Using (or: matching) form phrases is the process in which for a given word or phrase, it is determined whether or not it refers to a particular semantic unit. This is done, e.g., by the TRRT as it tries to find an MRG entry that corresponds with the showtext field of a TermRef.

This matching process expects the MRG entries in a designated MRG to contain a formPhrases field that is an array of regularized form phrases (that do not contain form phrase macros (any more)).The matching process proceeds as follows:

  1. Regularize the given word or phrase;
  2. Find all MRG entries that have the result an an entry in its formPhrases-field;
  3. If there is a single such an MRG entry, then the text is a form phrase for the semantic unit described by that MRG entry.

It is possible that there is no matching MRG entry.

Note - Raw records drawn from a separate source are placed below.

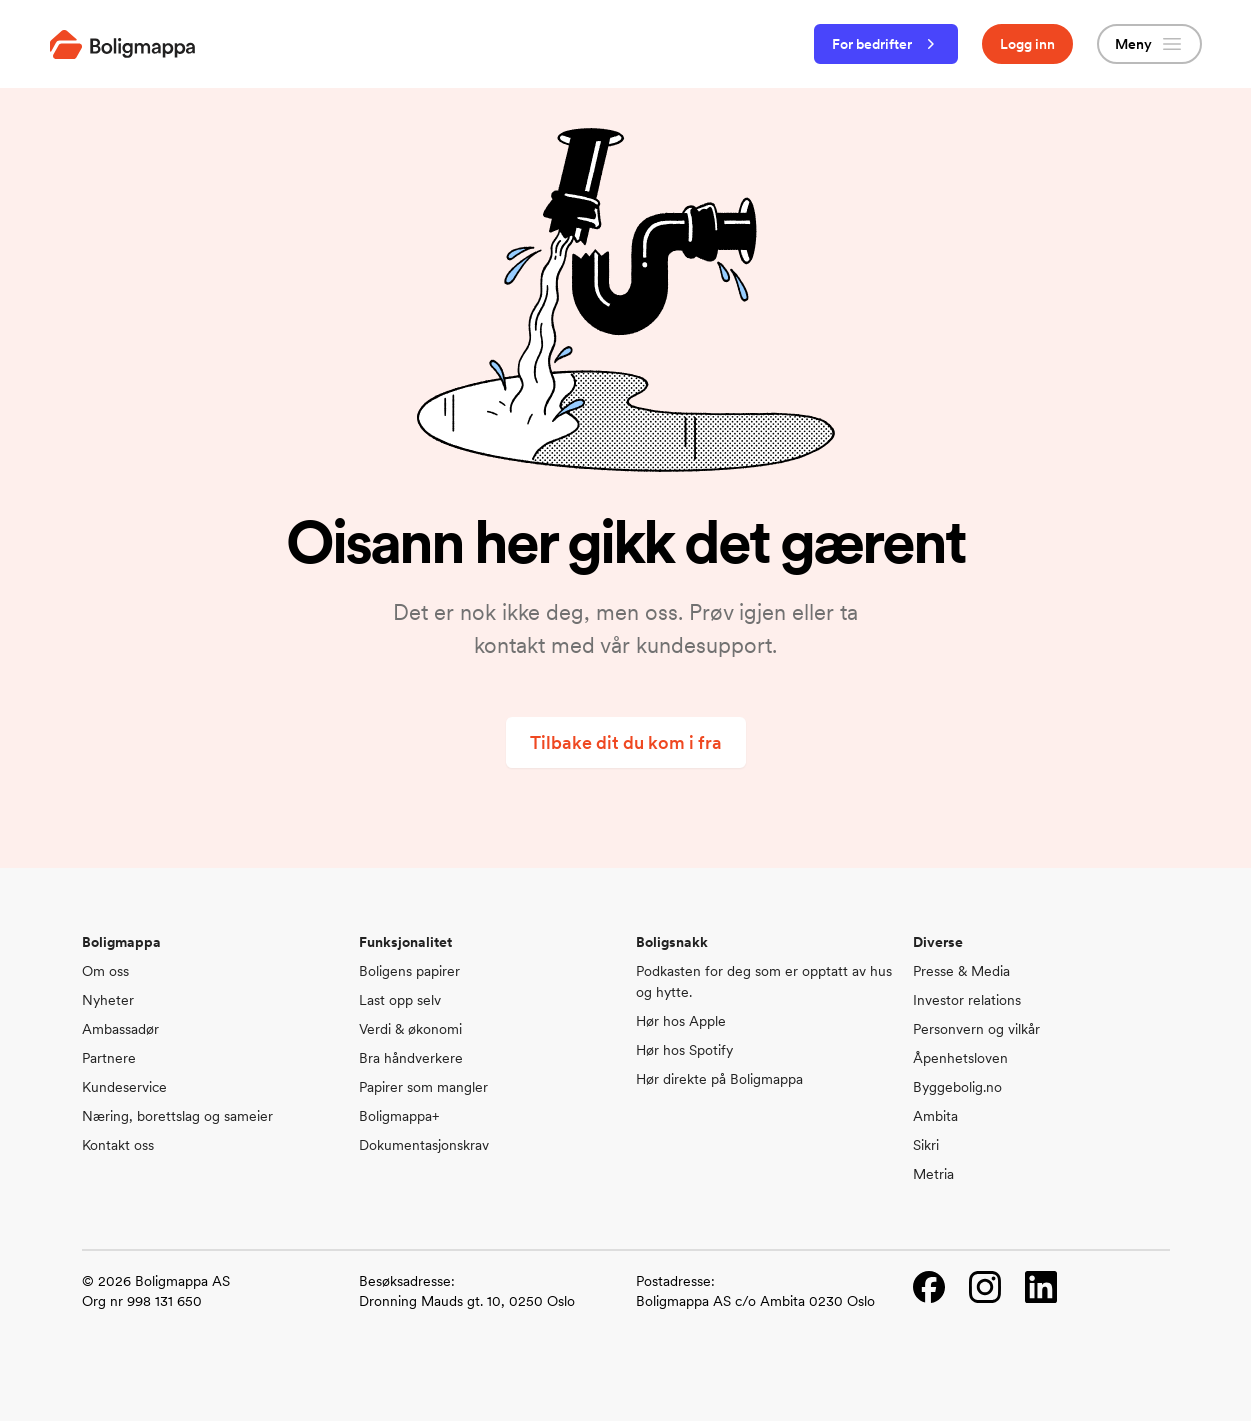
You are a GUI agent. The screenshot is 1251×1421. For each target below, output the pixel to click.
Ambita (935, 1116)
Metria (933, 1174)
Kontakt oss (118, 1145)
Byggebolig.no (957, 1087)
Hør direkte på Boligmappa (719, 1079)
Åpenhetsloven (960, 1058)
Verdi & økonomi (410, 1029)
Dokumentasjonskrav (424, 1145)
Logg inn (1027, 44)
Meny (1149, 44)
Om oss (105, 971)
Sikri (926, 1145)
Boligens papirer (409, 971)
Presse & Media (961, 971)
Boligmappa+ (399, 1116)
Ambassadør (120, 1029)
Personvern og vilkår (976, 1029)
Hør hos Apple (681, 1021)
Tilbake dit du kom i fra (626, 742)
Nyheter (108, 1000)
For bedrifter (886, 44)
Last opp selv (400, 1000)
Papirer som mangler (423, 1087)
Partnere (109, 1058)
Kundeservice (124, 1087)
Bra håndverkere (411, 1058)
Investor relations (967, 1000)
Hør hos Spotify (684, 1050)
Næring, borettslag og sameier (177, 1116)
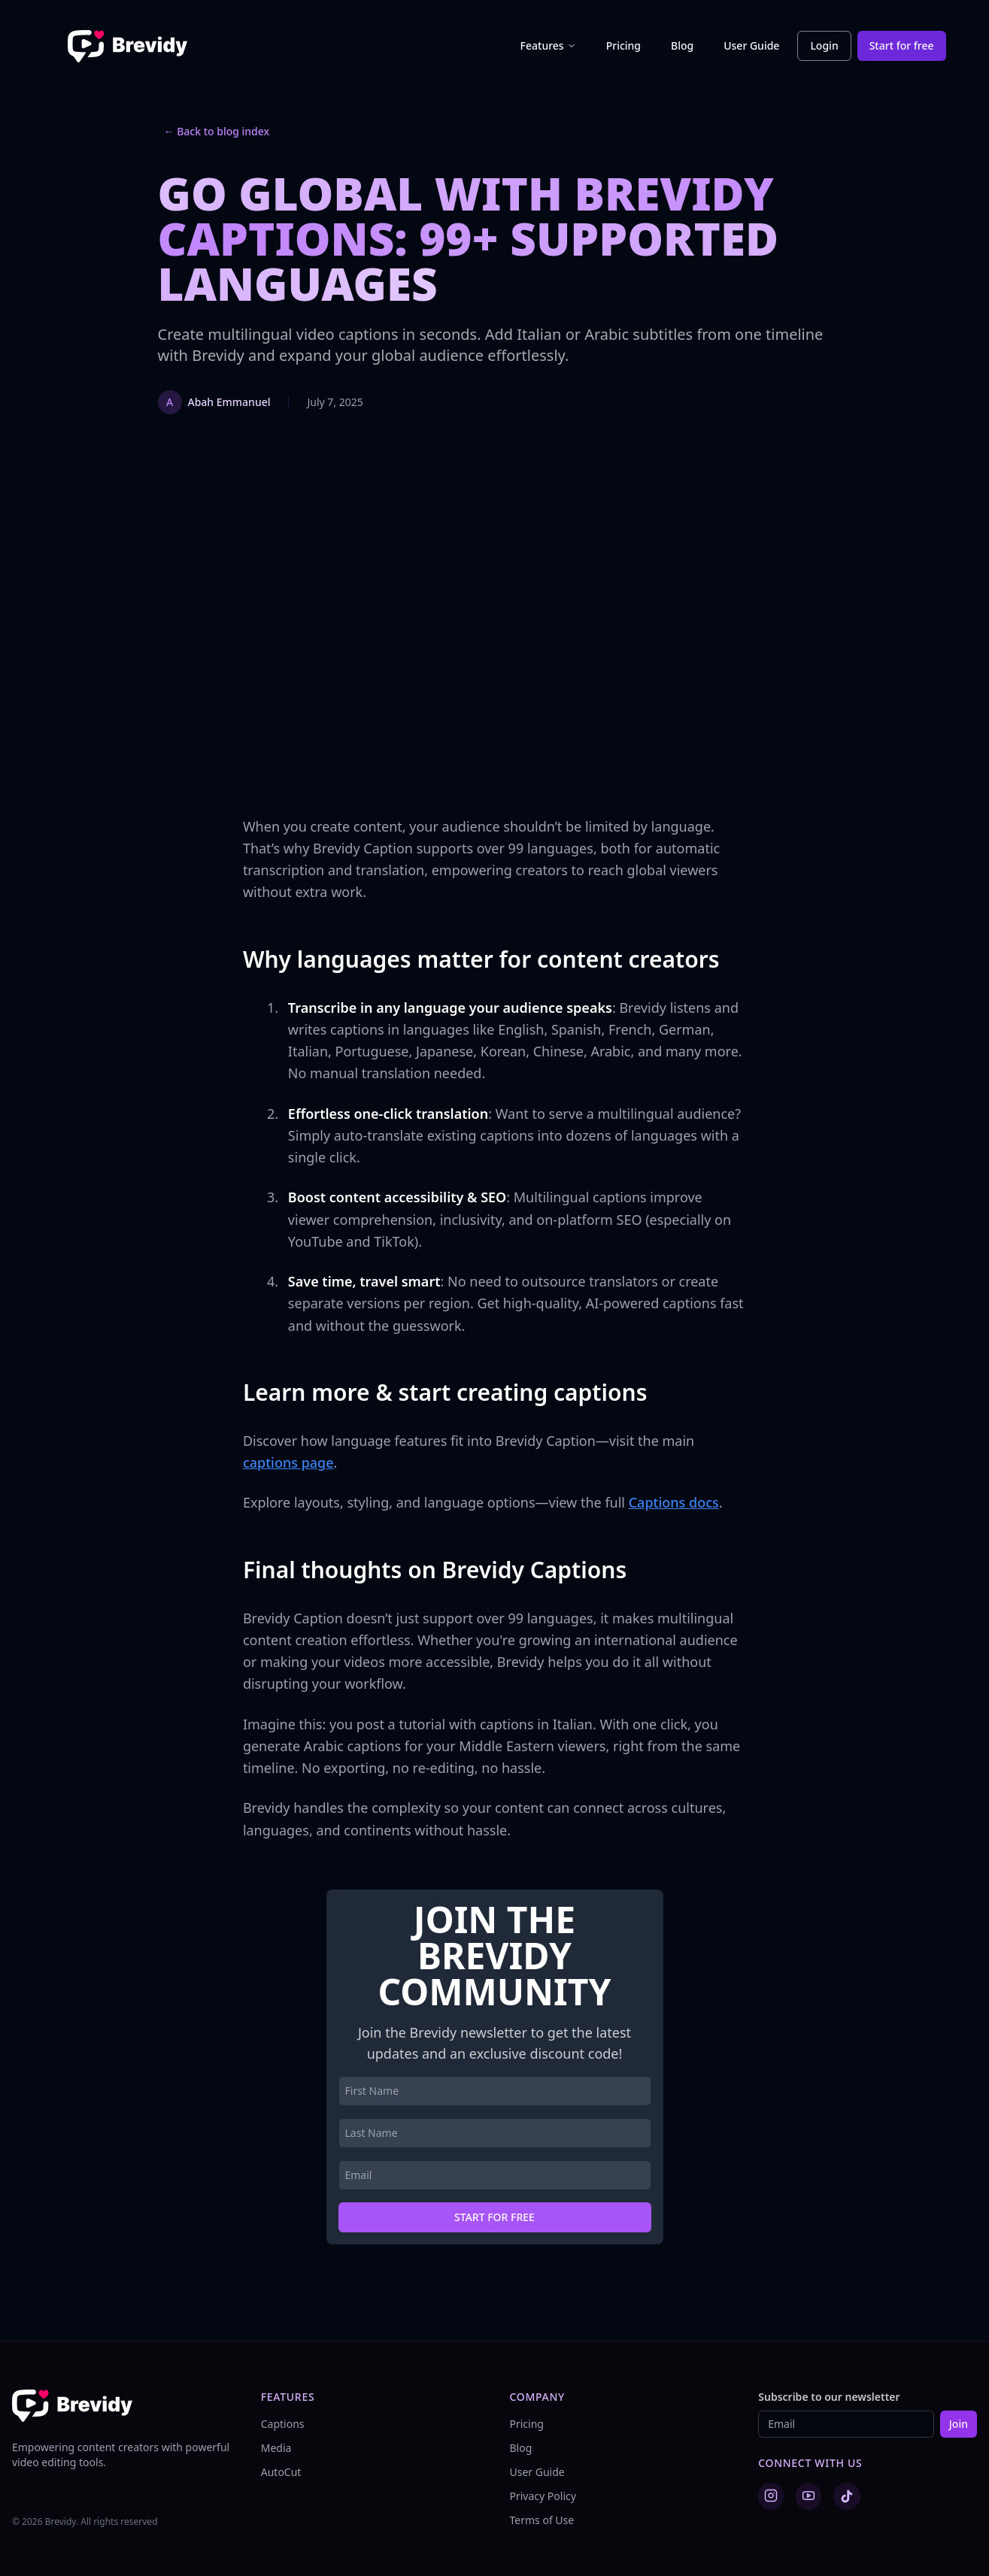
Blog (682, 45)
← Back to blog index (217, 131)
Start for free (901, 45)
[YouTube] (808, 2496)
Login (824, 45)
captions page (288, 1462)
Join (958, 2424)
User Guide (751, 45)
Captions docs (674, 1502)
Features (548, 45)
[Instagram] (771, 2496)
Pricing (623, 45)
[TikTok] (846, 2496)
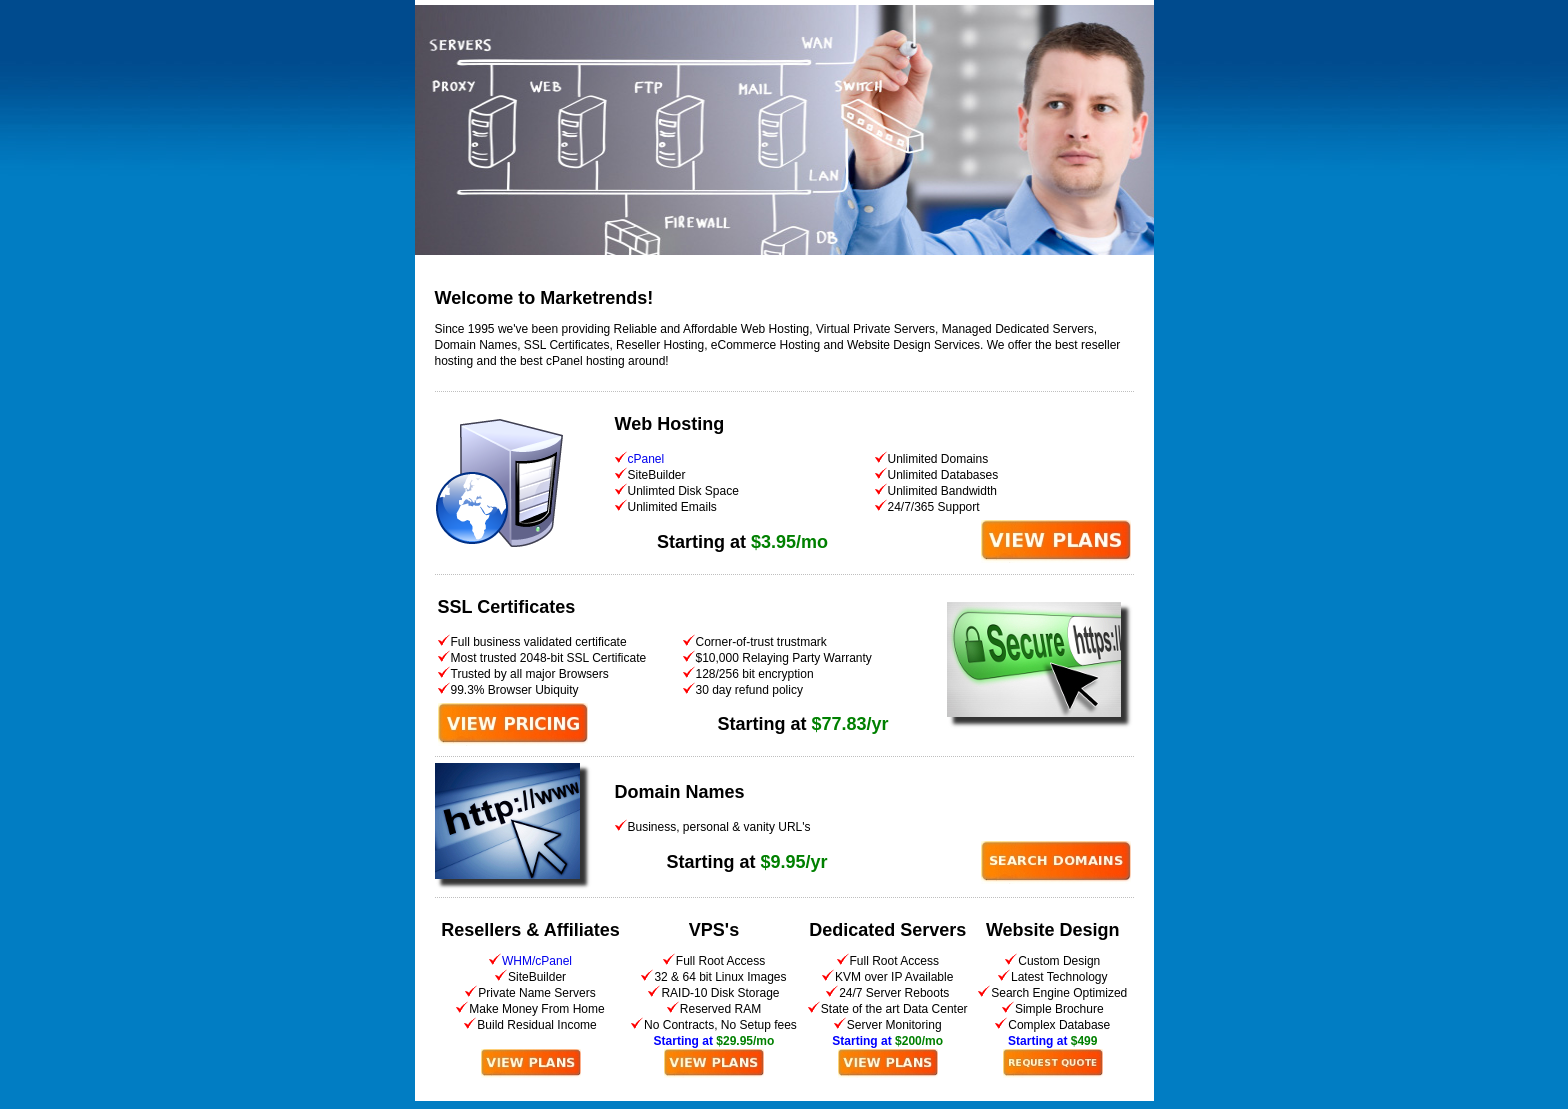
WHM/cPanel (537, 961)
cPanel (646, 459)
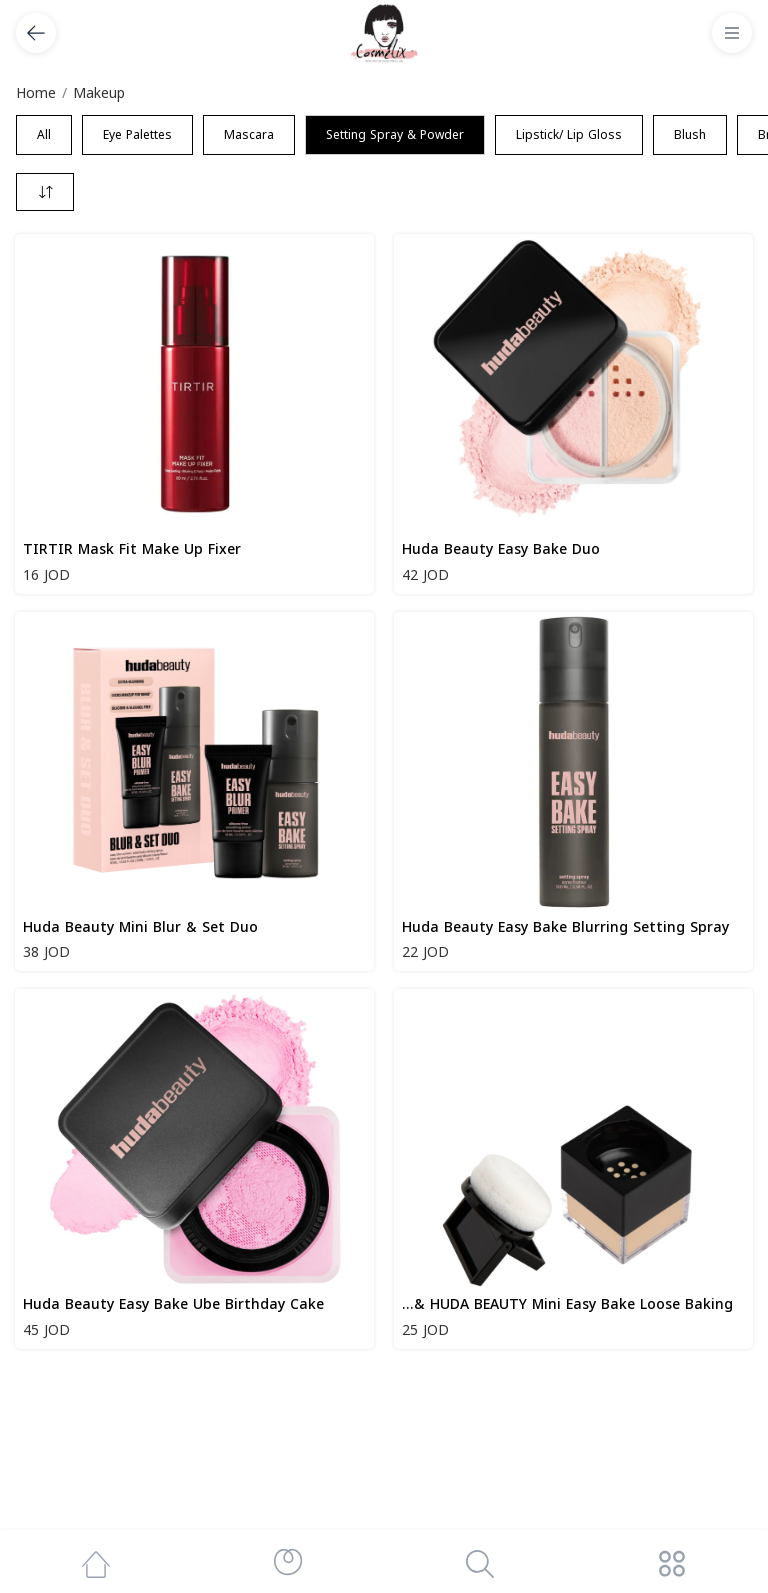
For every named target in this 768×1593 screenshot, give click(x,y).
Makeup (99, 93)
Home (36, 93)
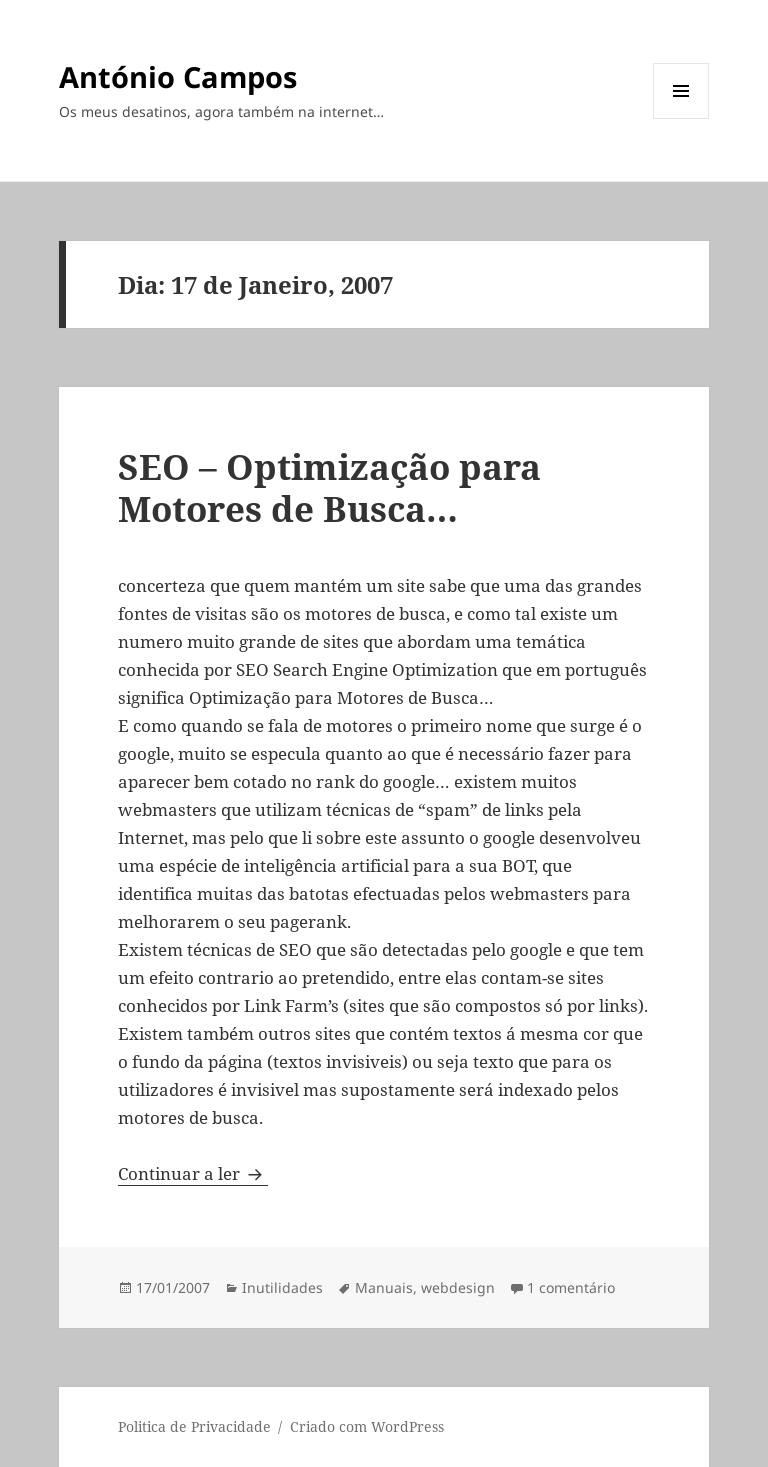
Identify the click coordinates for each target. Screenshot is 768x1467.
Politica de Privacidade (194, 1426)
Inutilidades (282, 1287)
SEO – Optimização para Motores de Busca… (329, 487)
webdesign (458, 1287)
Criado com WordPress (367, 1426)
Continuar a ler (193, 1173)
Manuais (384, 1287)
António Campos (178, 76)
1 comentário (571, 1287)
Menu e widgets (681, 118)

If multiple MRG entries match, that is an error condition - that should not happen. Such conditions are typically flagged, e.g., as an error by the MRGT, and they need to be resolved.

Guidance for Specifying Form Phrases in Curated Texts

  1. Character Composition: A form phrase is composed of a sequence of characters that may include letters, numbers, and spaces. Spaces are permissible if they are a standard part of the term (e.g., "hard drive").

  2. Limited Special Characters: Generally, a form phrase should not contain special characters like punctuation marks (.,;:!? etc.), except for hyphens, underscores, or other characters if they are an integral part of the term (e.g., "non-refundable", "e-mail").

  3. Case Sensitivity: While a form phrase may include uppercase or lowercase letters, it is typically treated as case-insensitive during the matching process. This ensures that variations in capitalization do not affect the identification of the term.

  4. Adherence to Language Rules: A form phrase should conform to the grammatical and morphological rules of the language it's used in, including correct spelling and, where applicable, pluralization or possessive forms.

  5. Uniqueness within Context: Each form phrase must be unique within its context or domain to avoid ambiguities. It should not overlap with or be a substring of another form phrase within the same set of terms.

  6. Contextual Relevance: The form phrase should be relevant to its context and accurately represent the term or concept it's associated with, aligning with domain-specific terminology and usage.